After a few minutes of small talk, he folded his hands on his desk and said, “So. Nancy. What do you want?”
“I want to work for a company where I know women are allowed to move up the ladder,” I said. “I want to learn from smart people who love what they do. And I want to not go back to Peoria. My parents aren’t happy about my moving to Texas. In order to stay, I need a good job, and I need it now.”
“I see.” He absorbed all that for a moment. “Well, it’s true we’re looking for upwardly mobile women. You’d have the opportunity to become a vice president, if you have the desire and you’re willing to work for it.”
“Oh, I do. I am.”
“Executive trainees rotate through every department. You learn the business from the basement up, starting in the receiving room, where you learn how clothes are received, tagged, and inventoried.

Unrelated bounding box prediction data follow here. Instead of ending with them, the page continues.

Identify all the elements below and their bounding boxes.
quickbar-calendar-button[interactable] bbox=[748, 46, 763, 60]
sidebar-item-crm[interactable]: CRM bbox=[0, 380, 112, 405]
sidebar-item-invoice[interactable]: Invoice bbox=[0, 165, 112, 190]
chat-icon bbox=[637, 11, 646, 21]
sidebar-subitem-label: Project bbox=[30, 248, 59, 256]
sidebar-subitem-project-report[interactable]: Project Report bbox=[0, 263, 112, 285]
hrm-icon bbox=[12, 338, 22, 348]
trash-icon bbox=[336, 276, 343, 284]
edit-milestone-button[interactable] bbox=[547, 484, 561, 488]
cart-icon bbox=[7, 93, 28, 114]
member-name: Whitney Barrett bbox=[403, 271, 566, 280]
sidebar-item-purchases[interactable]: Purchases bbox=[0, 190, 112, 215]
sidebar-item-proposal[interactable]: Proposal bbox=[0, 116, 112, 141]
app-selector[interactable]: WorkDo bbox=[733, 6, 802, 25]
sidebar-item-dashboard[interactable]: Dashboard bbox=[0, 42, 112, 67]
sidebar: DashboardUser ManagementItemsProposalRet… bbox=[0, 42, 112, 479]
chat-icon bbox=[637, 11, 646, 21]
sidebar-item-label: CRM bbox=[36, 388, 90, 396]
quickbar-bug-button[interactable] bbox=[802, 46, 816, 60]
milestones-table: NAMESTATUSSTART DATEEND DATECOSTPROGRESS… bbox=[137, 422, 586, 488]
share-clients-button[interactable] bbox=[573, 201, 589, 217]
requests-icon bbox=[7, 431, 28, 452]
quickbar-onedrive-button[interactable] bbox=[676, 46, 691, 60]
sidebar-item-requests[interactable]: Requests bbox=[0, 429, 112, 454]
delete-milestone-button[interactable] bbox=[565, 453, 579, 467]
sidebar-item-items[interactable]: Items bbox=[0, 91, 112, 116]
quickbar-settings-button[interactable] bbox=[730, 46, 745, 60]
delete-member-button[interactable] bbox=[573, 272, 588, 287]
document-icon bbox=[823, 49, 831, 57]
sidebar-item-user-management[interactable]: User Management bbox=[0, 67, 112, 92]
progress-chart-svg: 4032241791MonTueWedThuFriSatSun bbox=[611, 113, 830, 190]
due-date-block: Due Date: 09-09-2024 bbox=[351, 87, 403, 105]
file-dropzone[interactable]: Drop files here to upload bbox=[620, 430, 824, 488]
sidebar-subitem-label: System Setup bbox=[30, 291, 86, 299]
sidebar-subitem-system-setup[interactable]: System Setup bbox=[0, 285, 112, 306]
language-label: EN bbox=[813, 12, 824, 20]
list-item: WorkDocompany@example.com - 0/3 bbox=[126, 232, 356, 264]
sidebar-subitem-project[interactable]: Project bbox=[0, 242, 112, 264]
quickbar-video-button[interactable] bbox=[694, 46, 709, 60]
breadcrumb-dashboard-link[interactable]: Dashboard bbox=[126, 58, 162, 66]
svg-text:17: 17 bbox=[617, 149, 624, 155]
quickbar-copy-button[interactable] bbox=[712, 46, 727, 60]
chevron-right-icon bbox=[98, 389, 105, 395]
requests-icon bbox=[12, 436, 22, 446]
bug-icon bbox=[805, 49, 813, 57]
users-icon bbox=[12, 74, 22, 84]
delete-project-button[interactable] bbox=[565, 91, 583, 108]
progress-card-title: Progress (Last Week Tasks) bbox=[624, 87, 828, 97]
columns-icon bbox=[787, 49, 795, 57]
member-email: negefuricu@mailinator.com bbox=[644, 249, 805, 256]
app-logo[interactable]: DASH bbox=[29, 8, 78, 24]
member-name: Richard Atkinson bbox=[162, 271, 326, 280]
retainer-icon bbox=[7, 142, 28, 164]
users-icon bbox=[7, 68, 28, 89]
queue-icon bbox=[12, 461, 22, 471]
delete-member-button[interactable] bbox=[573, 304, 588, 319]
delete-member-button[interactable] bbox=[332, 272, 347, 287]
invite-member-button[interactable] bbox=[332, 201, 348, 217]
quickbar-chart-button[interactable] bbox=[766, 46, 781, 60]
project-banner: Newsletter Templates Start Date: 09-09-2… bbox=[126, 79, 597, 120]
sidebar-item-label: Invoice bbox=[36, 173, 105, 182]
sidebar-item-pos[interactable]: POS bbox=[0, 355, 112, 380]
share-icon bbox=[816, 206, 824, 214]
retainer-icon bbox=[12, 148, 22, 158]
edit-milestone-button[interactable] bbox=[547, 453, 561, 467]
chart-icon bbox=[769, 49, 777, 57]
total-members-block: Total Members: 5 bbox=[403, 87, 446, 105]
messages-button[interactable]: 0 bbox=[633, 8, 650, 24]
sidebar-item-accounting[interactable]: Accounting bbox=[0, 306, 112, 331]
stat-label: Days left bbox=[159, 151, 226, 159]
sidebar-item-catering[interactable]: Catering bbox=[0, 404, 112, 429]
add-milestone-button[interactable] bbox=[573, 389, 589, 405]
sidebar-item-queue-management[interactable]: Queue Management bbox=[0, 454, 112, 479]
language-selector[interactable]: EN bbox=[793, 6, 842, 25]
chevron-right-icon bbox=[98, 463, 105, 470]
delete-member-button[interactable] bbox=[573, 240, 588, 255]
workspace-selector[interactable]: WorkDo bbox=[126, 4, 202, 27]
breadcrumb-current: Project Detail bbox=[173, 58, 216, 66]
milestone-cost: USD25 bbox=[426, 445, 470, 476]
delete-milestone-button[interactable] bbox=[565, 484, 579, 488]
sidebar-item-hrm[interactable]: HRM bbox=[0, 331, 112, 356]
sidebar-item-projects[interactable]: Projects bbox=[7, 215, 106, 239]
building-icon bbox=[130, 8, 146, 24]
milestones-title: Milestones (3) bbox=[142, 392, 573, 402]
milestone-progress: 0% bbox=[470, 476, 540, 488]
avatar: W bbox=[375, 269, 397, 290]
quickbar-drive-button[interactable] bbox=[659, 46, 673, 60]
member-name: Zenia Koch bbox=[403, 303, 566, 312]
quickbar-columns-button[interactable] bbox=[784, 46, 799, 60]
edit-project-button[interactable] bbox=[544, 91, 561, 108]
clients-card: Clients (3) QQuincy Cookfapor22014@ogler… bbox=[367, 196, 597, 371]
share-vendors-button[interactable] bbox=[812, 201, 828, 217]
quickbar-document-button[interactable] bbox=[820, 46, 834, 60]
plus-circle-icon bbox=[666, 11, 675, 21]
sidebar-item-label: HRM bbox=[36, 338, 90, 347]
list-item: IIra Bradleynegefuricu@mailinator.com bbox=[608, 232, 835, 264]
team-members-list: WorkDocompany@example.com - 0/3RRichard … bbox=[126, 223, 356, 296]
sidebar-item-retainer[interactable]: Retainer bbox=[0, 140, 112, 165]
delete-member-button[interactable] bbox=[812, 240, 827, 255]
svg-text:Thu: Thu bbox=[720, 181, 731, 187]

If you do well there, you move to the junior women’s department, then circulate up to the couture division.”
I liked the sound of circulating up.
“How long does that take?” I asked.
“As long as it takes,” he said. “The buyers upstairs have their choice of the trainees they want to have as assistants, so if you haven’t distinguished yourself as someone who’s smart, hardworking, and rock solid, then …”
“I understand.”
When I told Suzy about my new job at Neiman Marcus, you’d have thought we’d both won the lottery. My head was ringing with the possibility of being vice president of anything; hers was ringing with dreams of couture at a discount. I worked my way through receiving, made good friends with all the shipping guys, and stayed good friends with them when I moved up through the departments.
Every day Stanley Marcus walked the store. Everyone knew his sonorous voice before we glimpsed his shiny bald head or neatly trimmed beard above the shelving. He surveyed every detail of his empire, making his presence felt. If you were behind a counter, that counter had better be gleaming without a single thumbprint, and if you weren’t actively helping a customer, you’d better have a bottle of Windex in one hand and a polishing cloth in the other. He wanted the inventory mixed up every day, wanted his employees to think beyond what we were told to do and to re-create our little corner of the store in a way that made it freshly engaging every time a customer walked in the door. Watching the way he connected with people was an education in itself. It wasn’t hard sell; it was a strategic sort of showmanship, and the objective was helping people, not separating them from their money.